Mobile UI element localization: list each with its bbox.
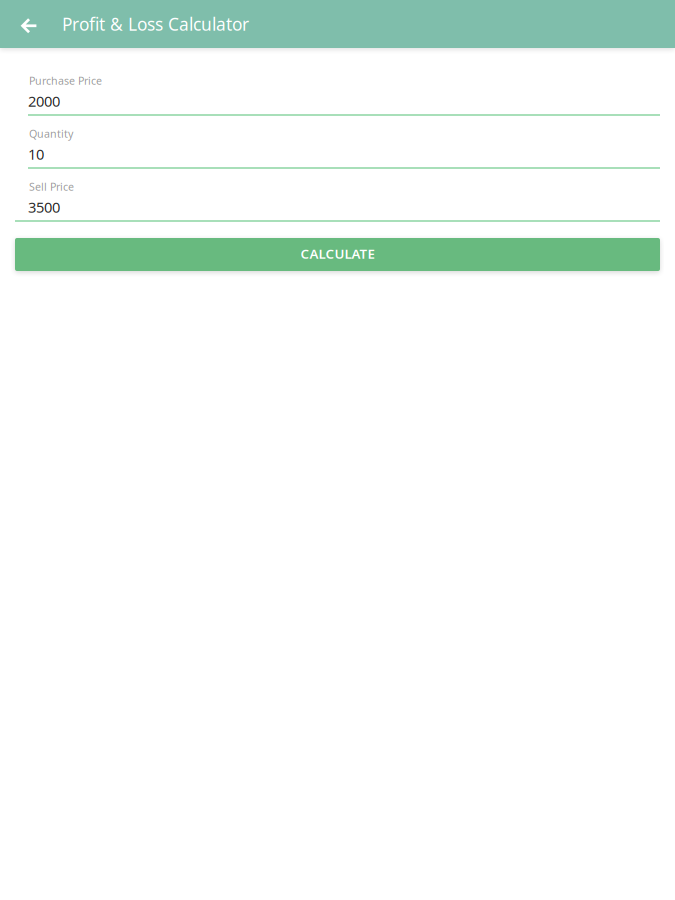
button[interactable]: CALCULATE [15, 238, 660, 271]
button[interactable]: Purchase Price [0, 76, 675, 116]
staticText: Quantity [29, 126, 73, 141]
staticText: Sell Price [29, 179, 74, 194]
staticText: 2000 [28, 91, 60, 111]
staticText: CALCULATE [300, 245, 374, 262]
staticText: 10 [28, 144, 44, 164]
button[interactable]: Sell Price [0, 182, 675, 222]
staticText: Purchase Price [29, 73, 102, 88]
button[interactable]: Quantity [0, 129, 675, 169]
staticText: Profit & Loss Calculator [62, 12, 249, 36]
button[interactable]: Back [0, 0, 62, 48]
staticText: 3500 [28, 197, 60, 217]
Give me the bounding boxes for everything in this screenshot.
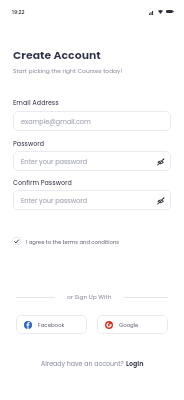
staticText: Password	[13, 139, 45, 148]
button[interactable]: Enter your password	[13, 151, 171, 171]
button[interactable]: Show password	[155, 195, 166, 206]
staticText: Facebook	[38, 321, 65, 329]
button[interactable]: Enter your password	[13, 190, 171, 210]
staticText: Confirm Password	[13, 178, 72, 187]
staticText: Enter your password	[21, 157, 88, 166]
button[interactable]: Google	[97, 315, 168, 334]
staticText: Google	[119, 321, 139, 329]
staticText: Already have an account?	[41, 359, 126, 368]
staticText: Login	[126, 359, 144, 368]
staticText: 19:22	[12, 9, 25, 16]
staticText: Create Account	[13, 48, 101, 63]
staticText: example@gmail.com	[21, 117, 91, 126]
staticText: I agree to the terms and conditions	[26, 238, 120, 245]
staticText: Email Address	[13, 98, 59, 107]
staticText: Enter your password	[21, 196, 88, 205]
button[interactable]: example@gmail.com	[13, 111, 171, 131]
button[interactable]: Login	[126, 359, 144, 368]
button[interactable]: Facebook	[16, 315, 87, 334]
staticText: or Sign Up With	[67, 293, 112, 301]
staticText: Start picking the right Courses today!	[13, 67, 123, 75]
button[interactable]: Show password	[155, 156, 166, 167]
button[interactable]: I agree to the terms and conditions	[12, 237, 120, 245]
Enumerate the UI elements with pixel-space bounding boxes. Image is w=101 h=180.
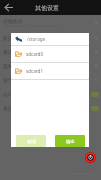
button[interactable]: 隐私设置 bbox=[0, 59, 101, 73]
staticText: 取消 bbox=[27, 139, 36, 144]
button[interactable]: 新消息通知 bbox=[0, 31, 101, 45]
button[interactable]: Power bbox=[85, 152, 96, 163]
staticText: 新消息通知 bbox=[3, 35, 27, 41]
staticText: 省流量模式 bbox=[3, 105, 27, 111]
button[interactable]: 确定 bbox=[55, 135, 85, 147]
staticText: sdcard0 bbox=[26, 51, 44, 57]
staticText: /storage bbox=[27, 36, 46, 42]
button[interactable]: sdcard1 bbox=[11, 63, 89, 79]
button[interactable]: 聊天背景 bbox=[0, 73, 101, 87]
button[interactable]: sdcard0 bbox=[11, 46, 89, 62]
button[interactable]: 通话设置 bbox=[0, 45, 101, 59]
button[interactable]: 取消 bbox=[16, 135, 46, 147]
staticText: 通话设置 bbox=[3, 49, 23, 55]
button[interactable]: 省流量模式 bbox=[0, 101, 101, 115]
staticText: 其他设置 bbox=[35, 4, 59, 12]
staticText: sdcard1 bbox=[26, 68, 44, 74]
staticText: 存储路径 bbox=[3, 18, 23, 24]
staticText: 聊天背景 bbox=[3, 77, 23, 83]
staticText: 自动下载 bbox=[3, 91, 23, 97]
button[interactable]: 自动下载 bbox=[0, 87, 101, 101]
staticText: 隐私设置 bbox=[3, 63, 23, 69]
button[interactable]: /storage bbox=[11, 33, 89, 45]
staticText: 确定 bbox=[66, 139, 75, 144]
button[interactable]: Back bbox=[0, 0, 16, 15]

--- TO DO ---
The listing is to be repeated exactly, with its pictures removed.

--- RESPONSE AREA ---
Mobile UI element localization: list each with its bbox.
button[interactable]: CALCULATE [15, 238, 660, 271]
button[interactable]: Purchase Price [0, 76, 675, 116]
staticText: Quantity [29, 126, 73, 141]
staticText: Sell Price [29, 179, 74, 194]
staticText: 2000 [28, 91, 60, 111]
staticText: CALCULATE [300, 245, 374, 262]
staticText: 10 [28, 144, 44, 164]
button[interactable]: Sell Price [0, 182, 675, 222]
staticText: Purchase Price [29, 73, 102, 88]
button[interactable]: Quantity [0, 129, 675, 169]
staticText: Profit & Loss Calculator [62, 12, 249, 36]
button[interactable]: Back [0, 0, 62, 48]
staticText: 3500 [28, 197, 60, 217]
Give me the bounding boxes for everything in this screenshot.
staticText: Password	[13, 139, 45, 148]
button[interactable]: Enter your password	[13, 151, 171, 171]
button[interactable]: Show password	[155, 195, 166, 206]
staticText: Facebook	[38, 321, 65, 329]
button[interactable]: Enter your password	[13, 190, 171, 210]
staticText: Confirm Password	[13, 178, 72, 187]
staticText: Enter your password	[21, 157, 88, 166]
button[interactable]: Google	[97, 315, 168, 334]
staticText: Google	[119, 321, 139, 329]
staticText: Already have an account?	[41, 359, 126, 368]
staticText: Login	[126, 359, 144, 368]
staticText: 19:22	[12, 9, 25, 16]
staticText: Create Account	[13, 48, 101, 63]
staticText: example@gmail.com	[21, 117, 91, 126]
staticText: I agree to the terms and conditions	[26, 238, 120, 245]
staticText: Email Address	[13, 98, 59, 107]
staticText: Enter your password	[21, 196, 88, 205]
button[interactable]: example@gmail.com	[13, 111, 171, 131]
button[interactable]: Login	[126, 359, 144, 368]
button[interactable]: Facebook	[16, 315, 87, 334]
staticText: or Sign Up With	[67, 293, 112, 301]
staticText: Start picking the right Courses today!	[13, 67, 123, 75]
button[interactable]: Show password	[155, 156, 166, 167]
button[interactable]: I agree to the terms and conditions	[12, 237, 120, 245]
Enumerate the UI elements with pixel-space bounding boxes. Image is w=101 h=180.
button[interactable]: 隐私设置 bbox=[0, 59, 101, 73]
staticText: 取消 bbox=[27, 139, 36, 144]
button[interactable]: 新消息通知 bbox=[0, 31, 101, 45]
button[interactable]: Power bbox=[85, 152, 96, 163]
staticText: 新消息通知 bbox=[3, 35, 27, 41]
staticText: 省流量模式 bbox=[3, 105, 27, 111]
button[interactable]: 确定 bbox=[55, 135, 85, 147]
staticText: sdcard0 bbox=[26, 51, 44, 57]
staticText: /storage bbox=[27, 36, 46, 42]
button[interactable]: sdcard1 bbox=[11, 63, 89, 79]
button[interactable]: 聊天背景 bbox=[0, 73, 101, 87]
button[interactable]: sdcard0 bbox=[11, 46, 89, 62]
button[interactable]: 通话设置 bbox=[0, 45, 101, 59]
button[interactable]: 取消 bbox=[16, 135, 46, 147]
staticText: 通话设置 bbox=[3, 49, 23, 55]
button[interactable]: 省流量模式 bbox=[0, 101, 101, 115]
staticText: 其他设置 bbox=[35, 4, 59, 12]
staticText: sdcard1 bbox=[26, 68, 44, 74]
staticText: 存储路径 bbox=[3, 18, 23, 24]
staticText: 聊天背景 bbox=[3, 77, 23, 83]
staticText: 自动下载 bbox=[3, 91, 23, 97]
button[interactable]: 自动下载 bbox=[0, 87, 101, 101]
staticText: 隐私设置 bbox=[3, 63, 23, 69]
button[interactable]: /storage bbox=[11, 33, 89, 45]
staticText: 确定 bbox=[66, 139, 75, 144]
button[interactable]: Back bbox=[0, 0, 16, 15]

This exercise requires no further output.